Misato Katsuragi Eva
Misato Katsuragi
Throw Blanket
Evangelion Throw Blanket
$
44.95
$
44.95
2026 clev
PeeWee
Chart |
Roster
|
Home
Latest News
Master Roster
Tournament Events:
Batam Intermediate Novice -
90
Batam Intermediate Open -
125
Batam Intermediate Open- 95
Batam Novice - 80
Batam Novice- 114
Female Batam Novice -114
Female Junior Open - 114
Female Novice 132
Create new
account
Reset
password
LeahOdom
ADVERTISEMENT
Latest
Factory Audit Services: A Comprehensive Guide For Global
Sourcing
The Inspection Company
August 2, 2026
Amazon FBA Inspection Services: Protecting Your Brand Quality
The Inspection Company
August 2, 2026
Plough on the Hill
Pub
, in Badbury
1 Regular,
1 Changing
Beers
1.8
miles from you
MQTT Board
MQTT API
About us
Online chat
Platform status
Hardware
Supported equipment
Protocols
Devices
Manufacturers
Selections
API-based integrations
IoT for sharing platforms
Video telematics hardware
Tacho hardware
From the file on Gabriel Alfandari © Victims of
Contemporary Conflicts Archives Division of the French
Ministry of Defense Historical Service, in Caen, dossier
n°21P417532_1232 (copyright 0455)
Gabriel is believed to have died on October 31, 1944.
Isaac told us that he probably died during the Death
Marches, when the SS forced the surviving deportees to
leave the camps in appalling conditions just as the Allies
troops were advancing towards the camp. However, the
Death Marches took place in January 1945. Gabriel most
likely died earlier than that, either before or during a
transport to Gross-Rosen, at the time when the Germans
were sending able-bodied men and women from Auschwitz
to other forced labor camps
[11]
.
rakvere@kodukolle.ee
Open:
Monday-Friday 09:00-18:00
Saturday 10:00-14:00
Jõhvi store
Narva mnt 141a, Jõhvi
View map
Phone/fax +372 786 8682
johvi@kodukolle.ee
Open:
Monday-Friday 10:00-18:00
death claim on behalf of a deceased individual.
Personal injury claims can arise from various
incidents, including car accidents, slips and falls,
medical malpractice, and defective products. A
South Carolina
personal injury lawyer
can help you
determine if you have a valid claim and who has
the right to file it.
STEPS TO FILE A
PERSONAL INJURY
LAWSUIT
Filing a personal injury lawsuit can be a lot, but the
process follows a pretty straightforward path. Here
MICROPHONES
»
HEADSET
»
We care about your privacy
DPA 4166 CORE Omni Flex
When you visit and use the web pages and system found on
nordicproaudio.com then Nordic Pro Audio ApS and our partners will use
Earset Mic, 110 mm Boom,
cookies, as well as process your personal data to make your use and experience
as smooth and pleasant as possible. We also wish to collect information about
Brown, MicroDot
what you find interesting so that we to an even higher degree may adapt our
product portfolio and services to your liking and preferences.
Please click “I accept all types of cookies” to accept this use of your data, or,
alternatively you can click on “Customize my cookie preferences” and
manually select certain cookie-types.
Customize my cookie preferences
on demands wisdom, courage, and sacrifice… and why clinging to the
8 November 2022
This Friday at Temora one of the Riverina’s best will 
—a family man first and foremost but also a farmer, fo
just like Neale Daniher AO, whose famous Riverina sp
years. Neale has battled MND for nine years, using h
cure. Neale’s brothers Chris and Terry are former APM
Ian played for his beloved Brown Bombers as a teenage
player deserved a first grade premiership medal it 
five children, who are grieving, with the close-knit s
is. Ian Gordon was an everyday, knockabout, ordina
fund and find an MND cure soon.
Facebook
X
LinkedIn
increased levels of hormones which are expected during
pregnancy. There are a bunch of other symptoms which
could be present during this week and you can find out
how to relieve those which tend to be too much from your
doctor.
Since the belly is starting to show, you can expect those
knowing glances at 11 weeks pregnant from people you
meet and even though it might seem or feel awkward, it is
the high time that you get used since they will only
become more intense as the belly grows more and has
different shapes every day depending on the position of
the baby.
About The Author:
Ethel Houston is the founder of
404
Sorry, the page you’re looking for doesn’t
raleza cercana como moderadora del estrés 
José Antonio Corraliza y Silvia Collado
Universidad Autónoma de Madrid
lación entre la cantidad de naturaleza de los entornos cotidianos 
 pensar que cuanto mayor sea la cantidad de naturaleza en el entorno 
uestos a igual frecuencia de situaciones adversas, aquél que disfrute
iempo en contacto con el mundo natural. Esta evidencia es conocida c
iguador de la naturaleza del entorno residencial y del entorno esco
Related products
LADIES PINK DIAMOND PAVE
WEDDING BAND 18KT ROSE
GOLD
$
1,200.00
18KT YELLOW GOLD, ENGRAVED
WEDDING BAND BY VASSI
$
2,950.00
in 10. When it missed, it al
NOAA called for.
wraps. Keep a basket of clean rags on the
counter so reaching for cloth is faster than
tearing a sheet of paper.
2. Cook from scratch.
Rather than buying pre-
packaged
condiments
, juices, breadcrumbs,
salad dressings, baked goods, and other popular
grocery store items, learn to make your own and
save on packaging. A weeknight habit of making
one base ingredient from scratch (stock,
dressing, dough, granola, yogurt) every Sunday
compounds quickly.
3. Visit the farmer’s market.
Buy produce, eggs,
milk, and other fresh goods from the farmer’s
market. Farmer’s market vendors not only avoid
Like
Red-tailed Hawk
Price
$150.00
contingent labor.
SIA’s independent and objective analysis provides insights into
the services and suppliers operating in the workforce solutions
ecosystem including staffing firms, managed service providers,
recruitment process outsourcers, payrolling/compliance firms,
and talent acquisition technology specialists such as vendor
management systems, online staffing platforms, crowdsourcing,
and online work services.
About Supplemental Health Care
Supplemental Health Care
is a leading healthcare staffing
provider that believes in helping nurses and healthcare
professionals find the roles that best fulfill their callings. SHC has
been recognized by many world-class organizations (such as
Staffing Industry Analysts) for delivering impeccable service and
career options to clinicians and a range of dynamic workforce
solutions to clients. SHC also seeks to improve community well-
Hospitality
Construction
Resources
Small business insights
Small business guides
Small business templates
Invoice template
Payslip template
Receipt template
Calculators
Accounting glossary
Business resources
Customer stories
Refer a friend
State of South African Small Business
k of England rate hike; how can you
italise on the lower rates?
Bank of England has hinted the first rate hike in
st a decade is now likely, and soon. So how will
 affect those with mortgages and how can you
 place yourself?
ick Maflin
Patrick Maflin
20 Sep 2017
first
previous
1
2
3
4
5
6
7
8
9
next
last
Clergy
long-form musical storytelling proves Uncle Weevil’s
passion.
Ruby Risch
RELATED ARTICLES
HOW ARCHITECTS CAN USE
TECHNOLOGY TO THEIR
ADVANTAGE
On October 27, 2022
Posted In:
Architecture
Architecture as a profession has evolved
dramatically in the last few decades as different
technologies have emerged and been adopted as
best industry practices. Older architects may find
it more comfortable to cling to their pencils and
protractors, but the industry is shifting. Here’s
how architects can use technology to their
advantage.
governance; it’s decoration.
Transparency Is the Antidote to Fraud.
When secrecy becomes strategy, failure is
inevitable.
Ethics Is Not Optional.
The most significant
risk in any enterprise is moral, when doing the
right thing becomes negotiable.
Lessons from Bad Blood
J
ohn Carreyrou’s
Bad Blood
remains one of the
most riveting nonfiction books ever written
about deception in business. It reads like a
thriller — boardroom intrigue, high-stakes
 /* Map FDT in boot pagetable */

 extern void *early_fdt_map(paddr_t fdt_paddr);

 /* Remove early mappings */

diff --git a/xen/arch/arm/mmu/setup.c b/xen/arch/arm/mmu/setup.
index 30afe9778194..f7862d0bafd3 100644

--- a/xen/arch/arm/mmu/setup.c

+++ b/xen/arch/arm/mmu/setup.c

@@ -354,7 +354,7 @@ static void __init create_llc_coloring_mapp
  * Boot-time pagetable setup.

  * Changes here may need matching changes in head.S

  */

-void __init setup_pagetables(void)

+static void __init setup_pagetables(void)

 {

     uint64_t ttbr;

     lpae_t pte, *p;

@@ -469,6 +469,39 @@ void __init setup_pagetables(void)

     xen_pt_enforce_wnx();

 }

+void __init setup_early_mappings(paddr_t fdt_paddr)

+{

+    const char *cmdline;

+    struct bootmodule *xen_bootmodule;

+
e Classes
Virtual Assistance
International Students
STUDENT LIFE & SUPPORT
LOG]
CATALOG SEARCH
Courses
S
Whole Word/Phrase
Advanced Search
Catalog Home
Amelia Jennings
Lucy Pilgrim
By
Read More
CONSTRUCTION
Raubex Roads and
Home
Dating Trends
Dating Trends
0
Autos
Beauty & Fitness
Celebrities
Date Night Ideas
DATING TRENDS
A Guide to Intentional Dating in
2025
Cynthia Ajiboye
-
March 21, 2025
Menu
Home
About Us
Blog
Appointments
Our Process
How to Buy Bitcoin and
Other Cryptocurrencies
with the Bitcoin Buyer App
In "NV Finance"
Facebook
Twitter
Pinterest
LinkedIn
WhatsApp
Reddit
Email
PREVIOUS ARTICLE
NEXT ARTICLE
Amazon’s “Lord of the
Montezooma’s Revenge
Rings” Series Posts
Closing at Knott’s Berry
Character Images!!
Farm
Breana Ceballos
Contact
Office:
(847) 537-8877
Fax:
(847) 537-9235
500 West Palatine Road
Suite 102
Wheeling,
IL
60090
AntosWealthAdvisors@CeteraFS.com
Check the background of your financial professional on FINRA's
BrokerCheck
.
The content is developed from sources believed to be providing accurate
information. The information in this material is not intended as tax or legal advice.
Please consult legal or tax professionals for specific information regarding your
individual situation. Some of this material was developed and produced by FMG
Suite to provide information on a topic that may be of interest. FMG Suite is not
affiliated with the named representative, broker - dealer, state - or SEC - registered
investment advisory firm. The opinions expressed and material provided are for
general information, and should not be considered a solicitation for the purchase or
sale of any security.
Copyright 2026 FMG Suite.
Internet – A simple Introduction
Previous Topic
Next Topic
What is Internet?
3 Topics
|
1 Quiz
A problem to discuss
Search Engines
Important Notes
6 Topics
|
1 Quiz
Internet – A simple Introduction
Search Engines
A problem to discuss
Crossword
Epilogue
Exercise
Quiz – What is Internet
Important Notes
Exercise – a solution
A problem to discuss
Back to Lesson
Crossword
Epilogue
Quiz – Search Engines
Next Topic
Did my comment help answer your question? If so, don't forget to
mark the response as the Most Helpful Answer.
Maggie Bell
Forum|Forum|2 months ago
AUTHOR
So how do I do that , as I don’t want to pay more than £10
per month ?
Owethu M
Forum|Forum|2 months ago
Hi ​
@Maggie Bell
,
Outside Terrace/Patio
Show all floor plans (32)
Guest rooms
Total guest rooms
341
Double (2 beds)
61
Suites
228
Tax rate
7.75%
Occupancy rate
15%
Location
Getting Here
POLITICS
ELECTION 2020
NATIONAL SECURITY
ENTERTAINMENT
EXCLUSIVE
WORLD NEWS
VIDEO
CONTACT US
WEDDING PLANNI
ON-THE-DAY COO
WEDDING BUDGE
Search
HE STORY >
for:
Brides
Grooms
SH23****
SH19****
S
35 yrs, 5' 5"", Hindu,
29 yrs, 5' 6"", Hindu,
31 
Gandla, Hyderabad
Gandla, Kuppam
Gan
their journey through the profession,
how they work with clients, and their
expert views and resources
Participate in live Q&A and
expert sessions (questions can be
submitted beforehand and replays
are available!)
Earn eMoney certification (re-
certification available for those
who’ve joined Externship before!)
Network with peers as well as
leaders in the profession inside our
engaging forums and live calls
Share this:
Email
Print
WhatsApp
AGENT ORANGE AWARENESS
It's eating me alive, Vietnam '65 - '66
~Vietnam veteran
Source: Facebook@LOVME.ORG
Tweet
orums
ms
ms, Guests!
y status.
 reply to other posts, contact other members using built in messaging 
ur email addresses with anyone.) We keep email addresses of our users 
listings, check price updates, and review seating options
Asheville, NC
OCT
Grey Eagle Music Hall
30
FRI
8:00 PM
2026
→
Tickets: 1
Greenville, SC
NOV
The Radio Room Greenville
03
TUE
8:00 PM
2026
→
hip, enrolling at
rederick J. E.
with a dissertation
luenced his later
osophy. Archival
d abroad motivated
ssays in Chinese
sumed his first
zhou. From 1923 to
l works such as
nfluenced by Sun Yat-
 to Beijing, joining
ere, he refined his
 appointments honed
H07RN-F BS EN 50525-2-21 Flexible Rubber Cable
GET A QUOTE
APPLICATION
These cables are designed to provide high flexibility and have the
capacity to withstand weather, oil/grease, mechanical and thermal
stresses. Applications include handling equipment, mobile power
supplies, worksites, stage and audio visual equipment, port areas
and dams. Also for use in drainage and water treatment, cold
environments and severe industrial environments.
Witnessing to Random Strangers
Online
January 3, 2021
____
■ **WHAT NEEDS TO BE DONE**: Within the listing above, find every line containing the string "using" and return it.

■ **COMPLETED EXERCISE**:
years. Neale has battled MND for nine years, using h
 reply to other posts, contact other members using built in messaging 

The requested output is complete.